--- START ---

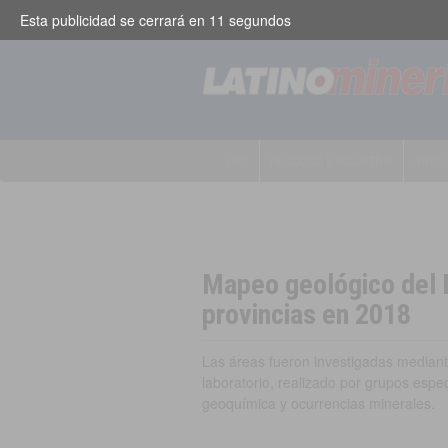
Esta publicidad se cerrará en
10
segundos
PAÍS
NEGOCIOS E INDUSTRIA
INNOV
Mapeo geológico del 
provincias en 2018
Las áreas fueron investigadas mediant
laboratorio, realizado por grupos espec
geoquímica y ocurrencias minerales.
Ecuador
,
Innovación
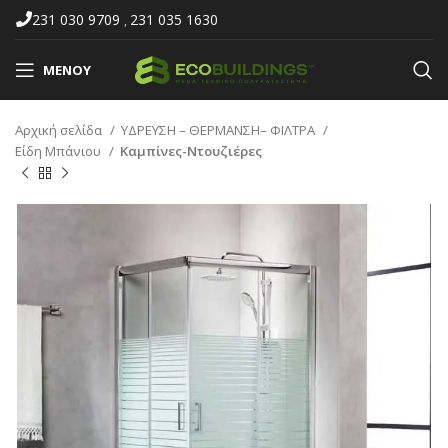
231 030 9709
231 035 1630
,
ΜΕΝΟΎ
Αρχική σελίδα
ΥΔΡΕΥΣΗ – ΘΕΡΜΑΝΣΗ– ΦΙΛΤΡΑ
Είδη Μπάνιου
Καμπίνες-Ντουζιέρες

--- END ---

Transcribe every entry above exactly. Omit all pictures.

Esta publicidad se cerrará en
10
segundos
PAÍS
NEGOCIOS E INDUSTRIA
INNOV
Mapeo geológico del 
provincias en 2018
Las áreas fueron investigadas mediant
laboratorio, realizado por grupos espec
geoquímica y ocurrencias minerales.
Ecuador
,
Innovación
231 030 9709
231 035 1630
,
ΜΕΝΟΎ
Αρχική σελίδα
ΥΔΡΕΥΣΗ – ΘΕΡΜΑΝΣΗ– ΦΙΛΤΡΑ
Είδη Μπάνιου
Καμπίνες-Ντουζιέρες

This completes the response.